Cuando desveló por completo su rostro, sufrí una conmoción. ¡Era el mismísimo Myka Vykos! ¡Ahora sí que estaba perdido! Una abrumadora sensación de fatalidad se apoderó de mí, impidiéndome pensar con claridad. Ambos Tzimisce adelantaron sus respectivos caballos para acercarse hasta donde me hallaba. El resto de los jinetes vigilaban las lindes del camino o me observaban con extrema curiosidad. Un fugaz vistazo me sirvió para comprobar que todos ellos eran tan Cainitas como nosotros.
Recuperando la compostura, les di a los dos Tzimisce la bienvenida a mis Dominios y les ofrecí mi hospitalidad y buenos deseos como Príncipe de Alba Iulia. Mis palabras les causaron gran diversión, cosa que no ninguno de los dos trató de disimular en ningún momento. Myka Vykos preguntó con malicia por qué estaba cubierto de polvo y me miró con curiosidad cuando le respondí que había acabado con cuatro adoradores Cainitas de Kupala en una cueva cuyo techo acabó derrumbándose sobre nosotros. Por primera vez desde que lo conocía, pareció sinceramente sorprendido durante unos instantes, aunque luego recuperó su habitual confianza.

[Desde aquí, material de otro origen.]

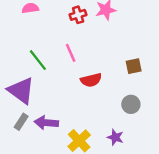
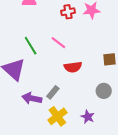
pink line: (71, 53) -> (58, 43), turned -35
gray rectangle: (21, 122) -> (53, 92), moved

Dragomir no se sintió afectado en absoluto por mi bravata, sino que, mirándome con evidente disgusto, me explicó que habían venido expresamente a mi ciudad en busca de una reliquia de su familia, una obra llamada el Libro de la Tierra. Habían descubierto recientemente que se hallaba oculto en una antigua biblioteca secreta, escondida en algún lugar de los muros del castillo de Alba Iulia. Continuó diciendo que Vykos estaba convencido de que yo ya habría saqueado ese lugar hace tiempo. El hermano de Sherazhina terminó su relato exigiendo que debía entregarles inmediatamente el Libro de la Tierra o, de lo contrario, me apresarían en el acto y me forzarían a ser testigo de cómo sus hermanos de armas asolarían la ciudad, noche tras noche, hasta que diesen con el libro que buscaban; aunque por supuesto, lo peor llegaría después...

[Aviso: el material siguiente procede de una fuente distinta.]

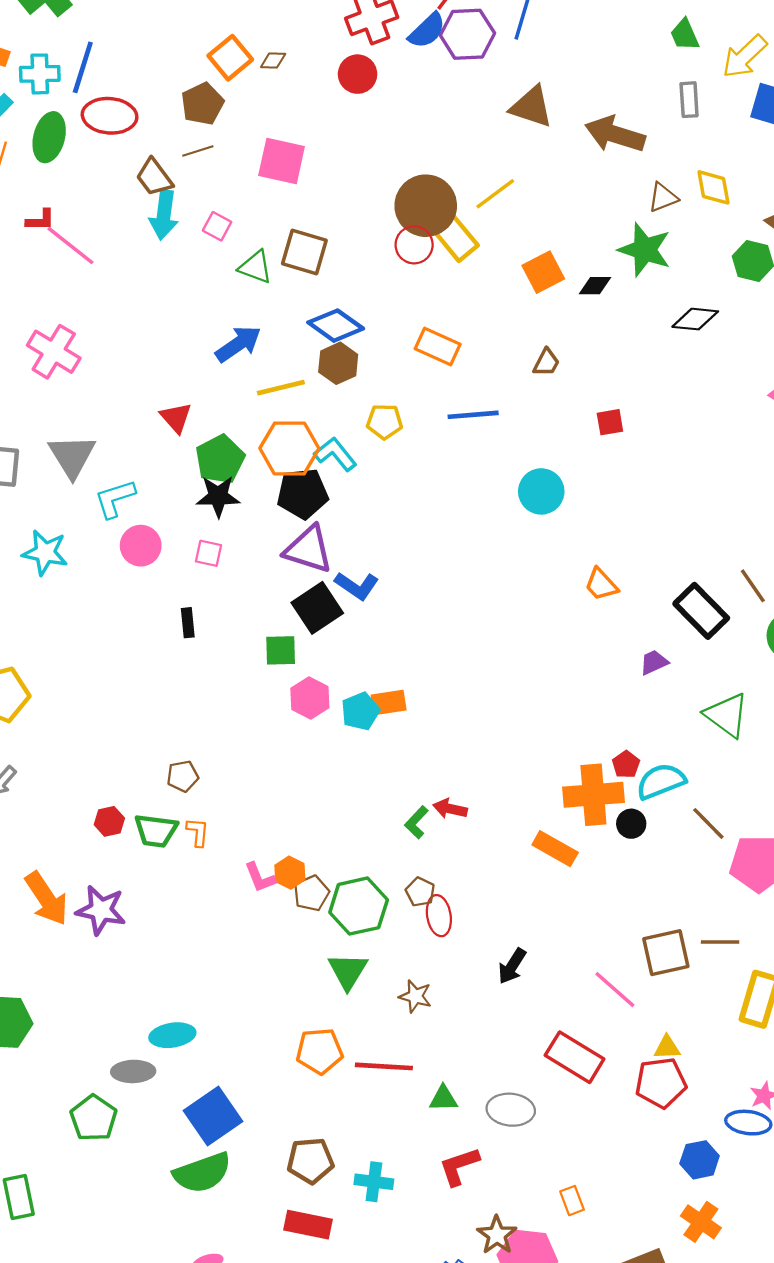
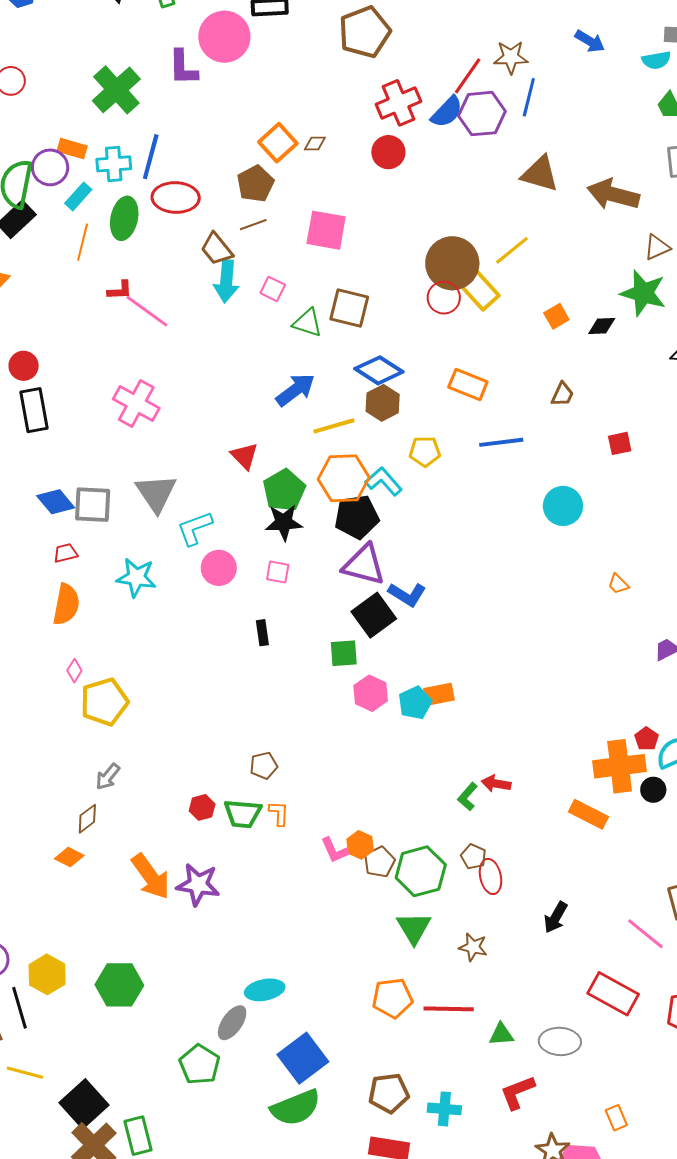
orange square: (543, 272) -> (556, 316), size x0.7
orange trapezoid: (601, 584) -> (618, 584), size x0.7
gray ellipse: (133, 1071) -> (232, 1023), turned -51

-No hace falta que lo amenaces, Dragomir, -intervino Myka Vykos. -Todos somos conscientes de lo que le ocurriría a él y a su preciado rebaño de mortales si provocase nuestro enojo. Escúchame bien, Dieter. Los Usurpadores contrajisteis en el pasado parte de una deuda con un Brujah llamado Dmitri. Bien, celebro que recuerdes su nombre. Dmitri me cedió gentilmente vuestra deuda hace dos años y ahora deseo que la redimas. Tráeme lo que hemos venido a buscar y estaremos en paz. Ya hemos jugado a esto antes y sabes que honraré nuestra vieja amistad. Tienes mi palabra, Dieter.

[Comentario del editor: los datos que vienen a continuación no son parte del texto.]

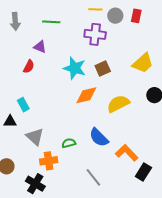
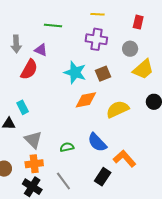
gray circle: (115, 16) -> (130, 49), moved
gray arrow: (15, 21) -> (16, 44), moved
red semicircle: (29, 67) -> (29, 70), size x1.5
orange cross: (49, 161) -> (34, 164), moved
black rectangle: (143, 172) -> (103, 177), moved
gray line: (93, 177) -> (63, 181), moved

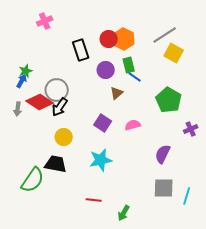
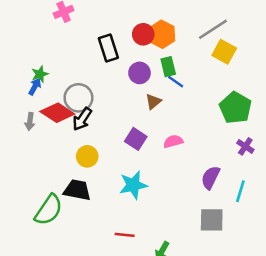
green pentagon: (169, 100) -> (235, 108), moved
purple cross: (191, 129) -> (245, 146), turned -32
cyan line: (187, 196) -> (240, 191), moved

Dado que no tenía más opciones, me vi obligado a aceptar el acuerdo. Aunque les expliqué que cuando llegase a alba Iulia ya estaría amaneciendo. Si me dejaban uno de sus caballos, volvería a la ciudad y les devolvería lo que buscaban a la noche siguiente. Mis argumentos fueron razonables, pero aún así los dos Tzimisce se miraron mutuamente antes de responderme. Al final, Vykos consintió en mi petición e hizo un gesto a uno de sus "hermanos" para que me cediese su montura. El Cainita desmontó con agilidad del caballo y me entregó las riendas de mala gana con una mirada hosca en sus ojos. Una vez que me subí a la silla, Dragomir se despidió de mí diciendo que llevase el libro a la aldea de Partoç.
Asintiendo, forcé el caballo al galope alejándome todo lo rápido que pude de ellos, aunque sabía que sólo había ganado una ligera tregua entre nosotros. Pese a que Dragomir había señalado que el libro sólo era una vieja reliquia familiar, su empeño en conseguirlo, junto con el hecho de que Vykos estuviese dispuesto a invertir el favor de Dmitri en él, me hacían ver que lo que buscaban era extremadamente valioso y, aunque aún no lo tenía, había conseguido una noche para buscarlo.